Noam Chomsky, lingüista, filósofo y analista político estadounidense, en noviembre de 2014
El
terrorismo es un concepto difícil de consensuar, cambiante y
frecuentemente polémico, a un grado tal que la comunidad internacional
no ha logrado aún ponerse de acuerdo en cómo definirlo. El concepto de
terrorismo ha llegado a ser tratado con tal nivel de subjetividad que la
celibérrima BBC (British Broadcasting Corporation), el servicio público
de radio y Televisión del Reino Unido, que opera bajo el mandato de una
carta de la corona que teóricamente le garantiza su independencia
frente a controles de tipo político o comercial y siempre ha tratado de
enfatizar su imparcialidad, sugiere en sus manuales de estilo el tratar
de evitar los términos terrorista y terrorismo.
Intentando
abordar a una definición más o menos neutral podríamos decir que se
trata del uso sistemático del terror utilizado por una amplia gama de
organizaciones: gobiernos en el poder; grupos de todo tipo (religiosos,
racistas, colonialistas, independentistas, revolucionarios,
conservadores, etc.; así como también por individuos, con el propósito
de intimidar a ciertos grupos poblacionales, promoviendo de esta forma
el logro de sus objetivos. Es importante entender que el terrorismo se
distingue de los actos de guerra y de los crímenes de guerra en el hecho
de que se produce en medio de la total ausencia de ella.
En
épocas recientes y no tan recientes, sucesivos gobiernos de los Estados
Unidos han proporcionado apoyo de todo tipo a organizaciones
paramilitares y terroristas alrededor del mundo, tal como lo atestigua
el informe final sobre una revisión hecha por la CIA a sus propias
operaciones encubiertas recientes, ordenada por la administración Obama
con el propósito de determinar su efectividad, a raíz de la cual se
concluyó que, por desgracia, los éxitos habían sido tan escasos que era
necesario reconsiderar esa política, en especial la de armar a
insurgentes en todo el mundo, algo que dicha agencia ha venido
practicando a lo largo de sus 71 años de existencia. Pero resulta además
que también han brindado asistencia a numerosos regímenes autoritarios
que han usado el terror como herramienta de represión, un caso tan igual
de grave o más grave aún que el anterior.

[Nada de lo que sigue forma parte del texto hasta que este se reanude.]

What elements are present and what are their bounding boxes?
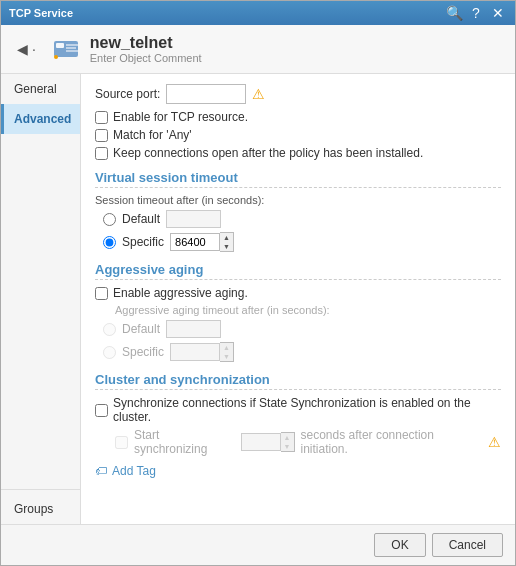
object-name: new_telnet <box>90 34 202 52</box>
aging-specific-row: Specific ▲ ▼ <box>103 342 501 362</box>
aging-specific-spinner: ▲ ▼ <box>170 342 234 362</box>
content-area: Source port: ⚠ Enable for TCP resource. … <box>81 74 515 524</box>
header-area: ◀ · new_telnet Enter Object Comment <box>1 25 515 74</box>
session-specific-row: Specific ▲ ▼ <box>103 232 501 252</box>
sync-connections-row: Synchronize connections if State Synchro… <box>95 396 501 424</box>
session-default-row: Default 3600 <box>103 210 501 228</box>
add-tag-icon: 🏷 <box>95 464 107 478</box>
aging-default-label: Default <box>122 322 160 336</box>
match-any-checkbox[interactable] <box>95 129 108 142</box>
sync-warning-icon: ⚠ <box>488 434 501 450</box>
session-specific-down-button[interactable]: ▼ <box>220 242 233 251</box>
start-sync-spinner: ▲ ▼ <box>241 432 295 452</box>
enable-aggressive-aging-row: Enable aggressive aging. <box>95 286 501 300</box>
aging-default-value: 600 <box>166 320 221 338</box>
tcp-service-icon <box>50 33 82 65</box>
aggressive-aging-section: Enable aggressive aging. Aggressive agin… <box>95 286 501 362</box>
session-default-label[interactable]: Default <box>122 212 160 226</box>
start-sync-row: Start synchronizing ▲ ▼ seconds after co… <box>115 428 501 456</box>
keep-connections-row: Keep connections open after the policy h… <box>95 146 501 160</box>
start-sync-up-button: ▲ <box>281 433 294 442</box>
aging-timeout-label: Aggressive aging timeout after (in secon… <box>115 304 501 316</box>
main-window: TCP Service 🔍 ? ✕ ◀ · new_telnet Enter O… <box>0 0 516 566</box>
sidebar-bottom: Groups <box>1 485 80 524</box>
search-button[interactable]: 🔍 <box>445 4 463 22</box>
match-any-row: Match for 'Any' <box>95 128 501 142</box>
enable-tcp-label[interactable]: Enable for TCP resource. <box>113 110 248 124</box>
sidebar-separator <box>1 489 80 490</box>
start-sync-down-button: ▼ <box>281 442 294 451</box>
session-specific-value[interactable] <box>170 233 220 251</box>
enable-aggressive-aging-label[interactable]: Enable aggressive aging. <box>113 286 248 300</box>
session-specific-label[interactable]: Specific <box>122 235 164 249</box>
add-tag-row[interactable]: 🏷 Add Tag <box>95 464 501 478</box>
close-button[interactable]: ✕ <box>489 4 507 22</box>
sidebar: General Advanced Groups <box>1 74 81 524</box>
session-default-value: 3600 <box>166 210 221 228</box>
virtual-session-title: Virtual session timeout <box>95 170 501 188</box>
svg-rect-1 <box>56 43 64 48</box>
title-bar: TCP Service 🔍 ? ✕ <box>1 1 515 25</box>
session-specific-spinner: ▲ ▼ <box>170 232 234 252</box>
session-specific-spinner-buttons: ▲ ▼ <box>220 232 234 252</box>
aging-specific-down-button: ▼ <box>220 352 233 361</box>
aging-specific-up-button: ▲ <box>220 343 233 352</box>
aggressive-aging-title: Aggressive aging <box>95 262 501 280</box>
session-default-radio[interactable] <box>103 213 116 226</box>
session-timeout-label: Session timeout after (in seconds): <box>95 194 501 206</box>
aging-specific-label: Specific <box>122 345 164 359</box>
aging-specific-value <box>170 343 220 361</box>
cluster-sync-title: Cluster and synchronization <box>95 372 501 390</box>
keep-connections-checkbox[interactable] <box>95 147 108 160</box>
source-port-warning-icon: ⚠ <box>252 86 265 102</box>
keep-connections-label[interactable]: Keep connections open after the policy h… <box>113 146 423 160</box>
ok-button[interactable]: OK <box>374 533 425 557</box>
start-sync-spinner-buttons: ▲ ▼ <box>281 432 295 452</box>
enable-tcp-row: Enable for TCP resource. <box>95 110 501 124</box>
start-sync-checkbox <box>115 436 128 449</box>
enable-tcp-checkbox[interactable] <box>95 111 108 124</box>
add-tag-label: Add Tag <box>112 464 156 478</box>
seconds-after-label: seconds after connection initiation. <box>301 428 482 456</box>
session-specific-up-button[interactable]: ▲ <box>220 233 233 242</box>
svg-point-5 <box>54 55 58 59</box>
session-specific-radio[interactable] <box>103 236 116 249</box>
title-bar-buttons: 🔍 ? ✕ <box>445 4 507 22</box>
help-button[interactable]: ? <box>467 4 485 22</box>
back-button[interactable]: ◀ · <box>13 39 40 59</box>
start-sync-label: Start synchronizing <box>134 428 235 456</box>
aging-specific-radio <box>103 346 116 359</box>
sidebar-item-advanced[interactable]: Advanced <box>1 104 80 134</box>
match-any-label[interactable]: Match for 'Any' <box>113 128 192 142</box>
main-content: General Advanced Groups Source port: ⚠ <box>1 74 515 524</box>
aging-default-row: Default 600 <box>103 320 501 338</box>
object-comment: Enter Object Comment <box>90 52 202 64</box>
footer: OK Cancel <box>1 524 515 565</box>
source-port-input[interactable] <box>166 84 246 104</box>
header-text: new_telnet Enter Object Comment <box>90 34 202 64</box>
aging-default-radio <box>103 323 116 336</box>
sidebar-item-groups[interactable]: Groups <box>1 494 80 524</box>
aging-spinner-buttons: ▲ ▼ <box>220 342 234 362</box>
source-port-label: Source port: <box>95 87 160 101</box>
start-sync-value <box>241 433 281 451</box>
source-port-row: Source port: ⚠ <box>95 84 501 104</box>
sync-connections-checkbox[interactable] <box>95 404 108 417</box>
sidebar-item-general[interactable]: General <box>1 74 80 104</box>
cluster-sync-section: Synchronize connections if State Synchro… <box>95 396 501 456</box>
sync-connections-label[interactable]: Synchronize connections if State Synchro… <box>113 396 501 424</box>
window-title: TCP Service <box>9 7 73 19</box>
enable-aggressive-aging-checkbox[interactable] <box>95 287 108 300</box>
cancel-button[interactable]: Cancel <box>432 533 503 557</box>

El diario “The New York Times” fue el primero en destapar el caso de dicha revisión, al publicar un artículo bajo el título de “Estudio de la CIA sobre la ayuda encubierta aviva el escepticismo acerca de ayudar a los rebeldes sirios”, a raíz de lo cual Noam Chomsky, en un artículo publicado en la web “Truthout.org” sugiere su propio titular para el trabajo del NYT que, según él, debería haber sido: “Ya es oficial: Estados Unidos es el principal estado terrorista del mundo, y está orgulloso de serlo” (1).
El
conocido lingüista, filósofo y analista político estadounidense dice
además en ese artículo publicado en noviembre de 2014 que Estados Unidos
es "el estado terrorista número uno", teniendo en cuenta sólo sus mortíferas operaciones dirigidas por la CIA en países como Nicaragua y Cuba, dos de los casos de “ayuda encubierta” mencionados junto con el de Angola en el primer párrafo del artículo del NYT, que a su juicio fueron cada uno una verdadera “operación terrorista llevada a cabo por Estados Unidos".
En
aras de la brevedad y asumiendo como ampliamente conocidos los casos de
Cuba, que incluye acciones terroristas de todo tipo durante estos casi
60 años de revolución, y de Nicaragua, al proveer de armas,
entrenamiento y un importante apoyo financiero y logístico a los “Contras”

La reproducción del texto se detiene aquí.